Here are my parameters:
Sex: Female
Age: Before 1990, sonny boy
Chosen Craft: Creeker: small fluid solo Play: Riot Disco, Riot Astro, Wavesport Siren Oar Rig: Sotar Legend. 
Color of said craft: yellow, black with silver racing stripes, orange, blue, and duck hunter tan
Avg. # of days on water a year: on track for 25-30 (most with my two kids <3 years old.

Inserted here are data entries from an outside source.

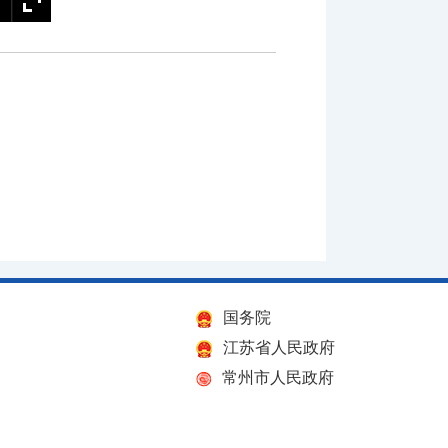
国务院
江苏省人民政府
常州市人民政府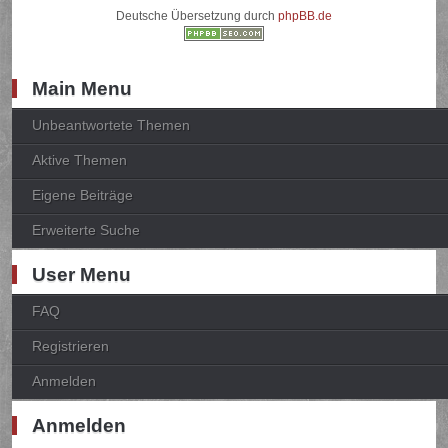
Deutsche Übersetzung durch
phpBB.de
Main Menu
Unbeantwortete Themen
Aktive Themen
Eigene Beiträge
Erweiterte Suche
User Menu
FAQ
Registrieren
Anmelden
Anmelden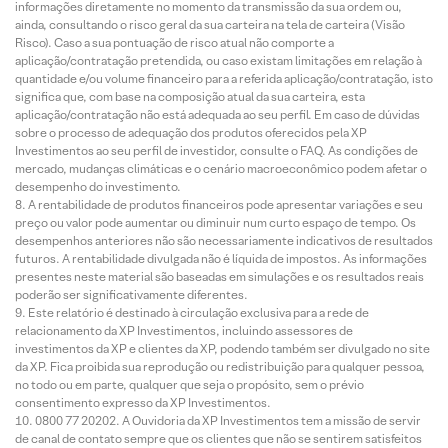
informações diretamente no momento da transmissão da sua ordem ou,
ainda, consultando o risco geral da sua carteira na tela de carteira (Visão
Risco). Caso a sua pontuação de risco atual não comporte a
aplicação/contratação pretendida, ou caso existam limitações em relação à
quantidade e/ou volume financeiro para a referida aplicação/contratação, isto
significa que, com base na composição atual da sua carteira, esta
aplicação/contratação não está adequada ao seu perfil. Em caso de dúvidas
sobre o processo de adequação dos produtos oferecidos pela XP
Investimentos ao seu perfil de investidor, consulte o FAQ. As condições de
mercado, mudanças climáticas e o cenário macroeconômico podem afetar o
desempenho do investimento.
A rentabilidade de produtos financeiros pode apresentar variações e seu
preço ou valor pode aumentar ou diminuir num curto espaço de tempo. Os
desempenhos anteriores não são necessariamente indicativos de resultados
futuros. A rentabilidade divulgada não é líquida de impostos. As informações
presentes neste material são baseadas em simulações e os resultados reais
poderão ser significativamente diferentes.
Este relatório é destinado à circulação exclusiva para a rede de
relacionamento da XP Investimentos, incluindo assessores de
investimentos da XP e clientes da XP, podendo também ser divulgado no site
da XP. Fica proibida sua reprodução ou redistribuição para qualquer pessoa,
no todo ou em parte, qualquer que seja o propósito, sem o prévio
consentimento expresso da XP Investimentos.
0800 77 20202. A Ouvidoria da XP Investimentos tem a missão de servir
de canal de contato sempre que os clientes que não se sentirem satisfeitos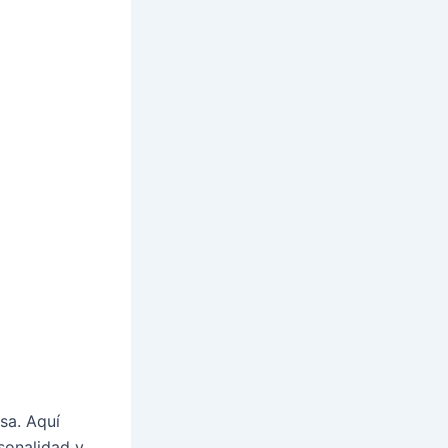
sa. Aquí
sonalidad y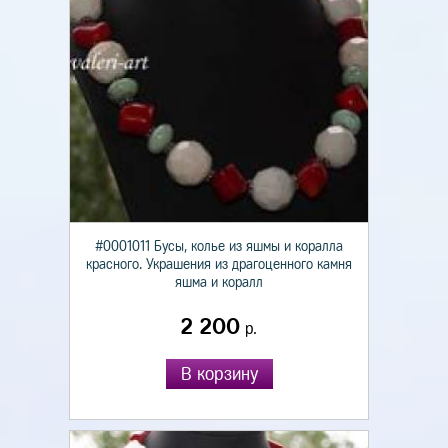
#0001011 Бусы, колье из яшмы и коралла
красного. Украшения из драгоценного камня
яшма и коралл
2 200
р.
В корзину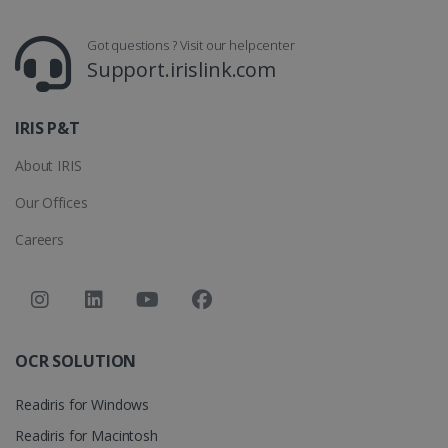
LanguageID
www.irislink.com
5 meses 4
Got questions ? Visit our helpcenter
semanas
Support.irislink.com
IRIS P&T
About IRIS
Our Offices
Careers
CountryTranslationCouple
www.irislink.com
5 meses 4
semanas
ASP.NET_SessionId
Sesión
Microsoft
Corporation
OCR SOLUTION
www.irislink.com
Readiris for Windows
Readiris for Macintosh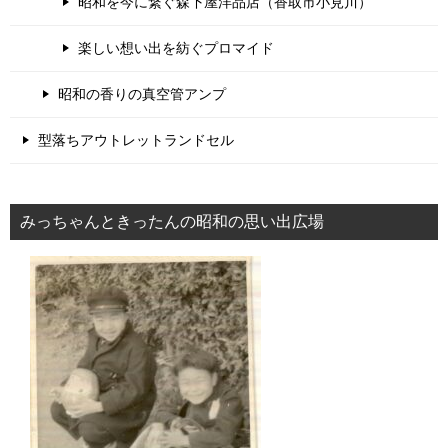
昭和を今に繋ぐ森下屋洋品店（香取市小見川）
楽しい想い出を紡ぐプロマイド
昭和の香りの真空管アンプ
型落ちアウトレットランドセル
みっちゃんときったんの昭和の思い出広場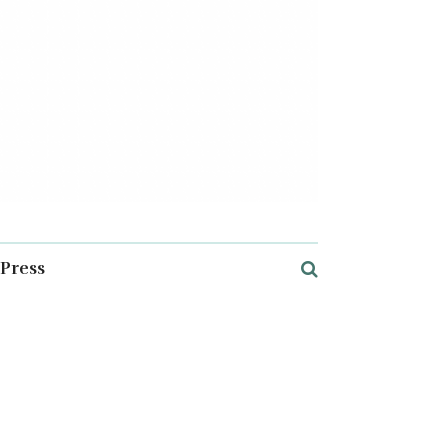
Press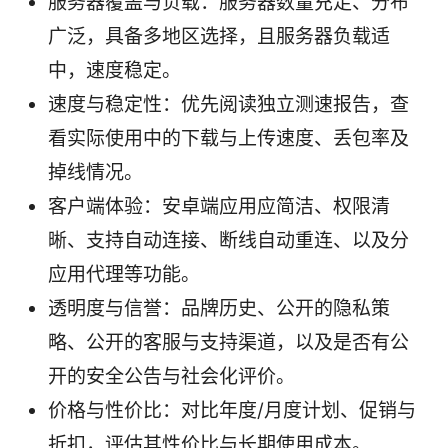
服务器覆盖与负载：服务器数量充足、分布
广泛，具备多地区选择，且服务器负载适
中，速度稳定。
速度与稳定性：优先阅读独立测速报告，查
看实际使用中的下载与上传速度、丢包率及
掉线情况。
客户端体验：安卓端应用应简洁、权限清
晰、支持自动连接、断线自动重连、以及分
应用代理等功能。
透明度与信誉：品牌历史、公开的隐私策
略、公开的客服与支持渠道，以及是否有公
开的安全公告与社会化评价。
价格与性价比：对比年度/月度计划、促销与
折扣，评估其性价比与长期使用成本。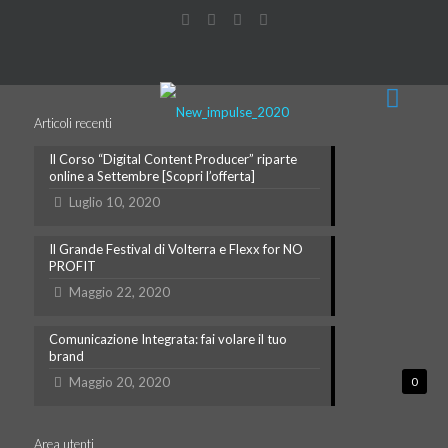
Articoli recenti
Il Corso “Digital Content Producer” riparte
online a Settembre [Scopri l’offerta]
Luglio 10, 2020
Il Grande Festival di Volterra e Flexx for NO
PROFIT
Maggio 22, 2020
Comunicazione Integrata: fai volare il tuo
brand
Maggio 20, 2020
0
Area utenti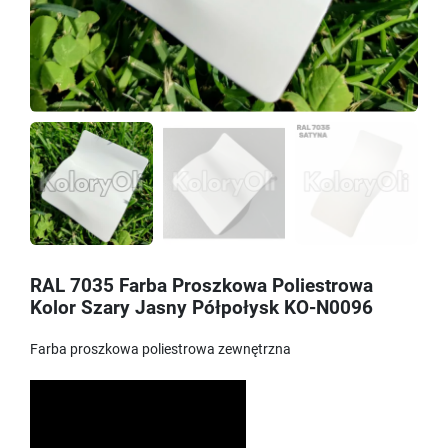
RAL 7035 Farba Proszkowa Poliestrowa
Kolor Szary Jasny Półpołysk KO-N0096
Farba proszkowa poliestrowa zewnętrzna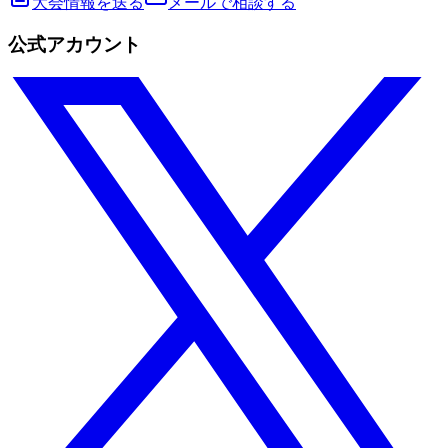
大会情報を送る
メールで相談する
公式アカウント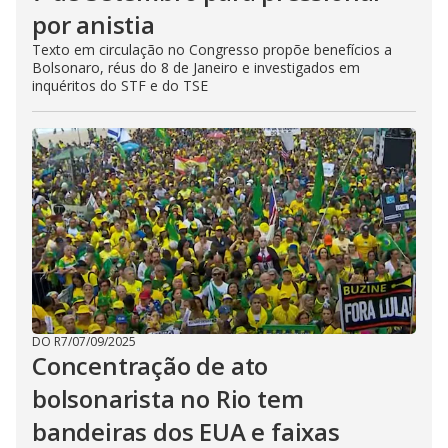
por anistia
Texto em circulação no Congresso propõe benefícios a
Bolsonaro, réus do 8 de Janeiro e investigados em
inquéritos do STF e do TSE
DO R7
/
07/09/2025
Concentração de ato
bolsonarista no Rio tem
bandeiras dos EUA e faixas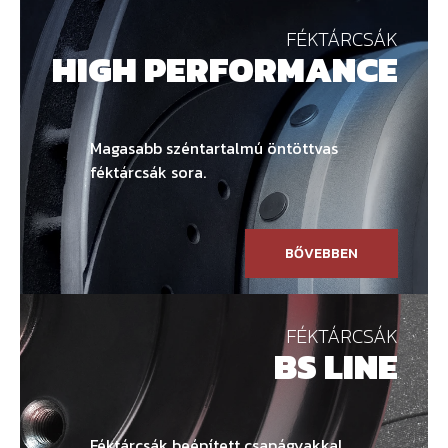
FÉKTÁRCSÁK
HIGH PERFORMANCE
Magasabb széntartalmú öntöttvas
féktárcsák sora.
BŐVEBBEN
FÉKTÁRCSÁK
BS LINE
Féktárcsák beépített csapágyakkal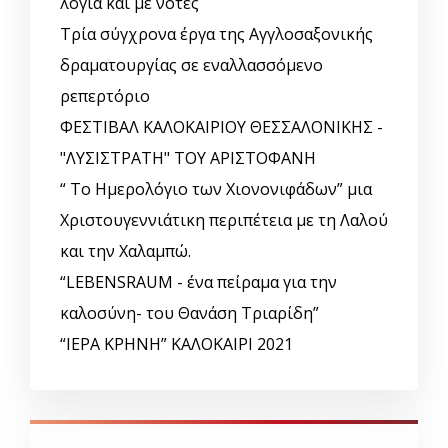
λόγια και με νότες
Τρία σύγχρονα έργα της Αγγλοσαξονικής
δραματουργίας σε εναλλασσόμενο
ρεπερτόριο
ΦΕΣΤΙΒΑΛ ΚΑΛΟΚΑΙΡΙΟΥ ΘΕΣΣΑΛΟΝΙΚΗΣ -
"ΛΥΣΙΣΤΡΑΤΗ" ΤΟΥ ΑΡΙΣΤΟΦΑΝΗ
“ Το Ημερολόγιο των Χιονονιφάδων” μια
Χριστουγεννιάτικη περιπέτεια με τη Λαλού
και την Χαλαμπώ.
“LEBENSRAUM - ένα πείραμα για την
καλοσύνη- του Θανάση Τριαρίδη”
“ΙΕΡΑ ΚΡΗΝΗ” ΚΑΛΟΚΑΙΡΙ 2021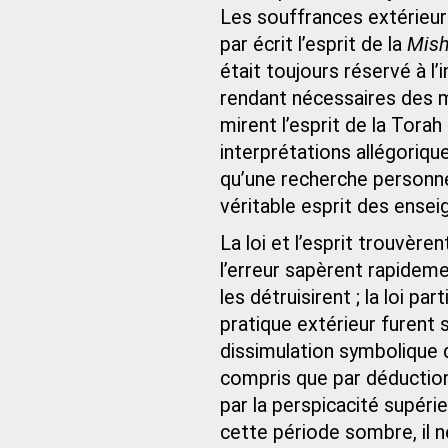
Les souffrances extérieure
par écrit l’esprit de la
Mis
était toujours réservé à l’i
rendant nécessaires des m
mirent l’esprit de la Torah
interprétations allégoriqu
qu’une recherche personnel
véritable esprit des ensei
La loi et l’esprit trouvèr
l’erreur sapèrent rapidem
les détruisirent ; la loi pa
pratique extérieur furent 
dissimulation symbolique de
compris que par déduction 
par la perspicacité supéri
cette période sombre, il n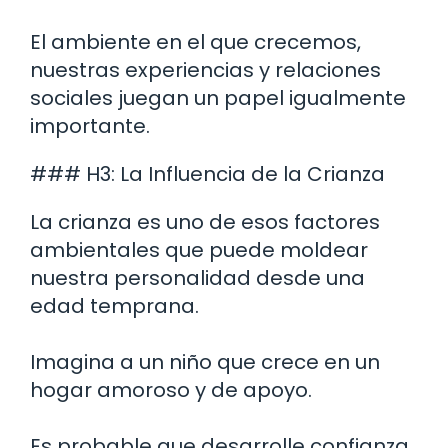
El ambiente en el que crecemos,
nuestras experiencias y relaciones
sociales juegan un papel igualmente
importante.
### H3: La Influencia de la Crianza
La crianza es uno de esos factores
ambientales que puede moldear
nuestra personalidad desde una
edad temprana.
Imagina a un niño que crece en un
hogar amoroso y de apoyo.
Es probable que desarrolle confianza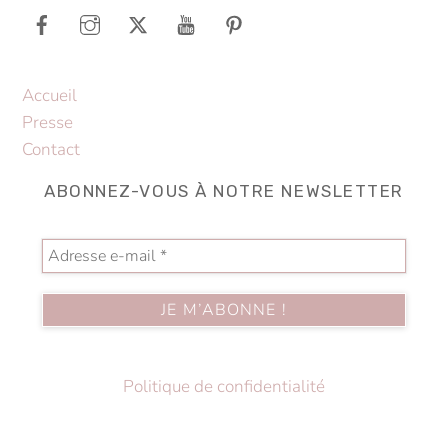
Top
Accueil
Presse
Contact
ABONNEZ-VOUS À NOTRE NEWSLETTER
Politique de confidentialité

Shows grit, doncha think?)
Favorite Class of water: w/o kids: 4, with: 2. Take your pick for statistical purposes.


----------



## grumpyrafter (Mar 15, 2010)

Here are my parameters:
Sex: M
Age: Born before 1990
Chosen Craft: 16ft kat & 11.5ft raft
Color of said craft: Blue & yellow
Avg. # of days on water a year: 30-40
Favorite Class of water: II-IV


----------



## ridecats (Aug 8, 2009)

M
before 1990
oar rig: double cat
grey
12
III-IV

Hey, what are your parameters for average? Over my entire lifetime, including twenty-three years before my first put-in?

Are you trying to make some statistical correlation between raft color and tolerance for risk?


----------



## arkriverrat (Apr 11, 2005)

ridecats said:


> M
> before 1990
> oar rig: double cat
> grey
> ...


Wow, thank you all for submitting, I really appreciate it! As far as correlation goes, it may be as simple as whether rafters or kayakers are more prone to waste their Fridays yapping on the buzz!  Have a great weekend all, and get on the river for me!
Tim
P.S. I will post what I come up with.


----------



## Wavetrain024 (Jul 10, 2011)

Male 
Before 90
16 foot Hyside oar rig with lots of beer
blue
15 give or take
III+ /IV


----------



## arkriverrat (Apr 11, 2005)

Thank you all for your help, and if anyone else wants to post it would be appreciated. I'll post again in a week or two after it is done.
Thanks again!
Tim


----------



## captishmael (Feb 8, 2008)

M
Before 1990, like way before
16 Ft Oar Rig mainly, but liking my 9 Ft Water Skeeter in Class II
Que Color? Rojo!
Fave Class III
Days 12-20, preference for 3-7 days at a time


----------



## arkriverrat (Apr 11, 2005)

*Here it is...*

Hi All, 
Thanks again for your help getting data, a few of you expressed interest in what I was going to do with it so here you go! This was just a little project to assess our understanding of the stats course we took. I did have to transform the data a little, if you listed more than one rig I took your days per year and divided it between the rigs. I also got some data from people I surveyed outside of the Buzz. Hope to see you all (or at least most of you) on the river!  
Cheers,
Tim


----------



## tanderson (Mar 26, 2010)

Manly man
Made in 1976...born in 1977
18 foot raft, 17.5 foot cougar cat, 22 foot snout
blue, red-white-blue, grey
days not enough (20-30)
favorite class of water. nothing too gnarley


----------



## Peelsauce (Jul 15, 2011)

Because I haven't seen any young guns on here...


Mountain Man 
After 1990
Creek and play, depends on the day (that rhymed)
Red Bromad and a red and black Project X 
75ish. Hopefully more. 
IV-V


----------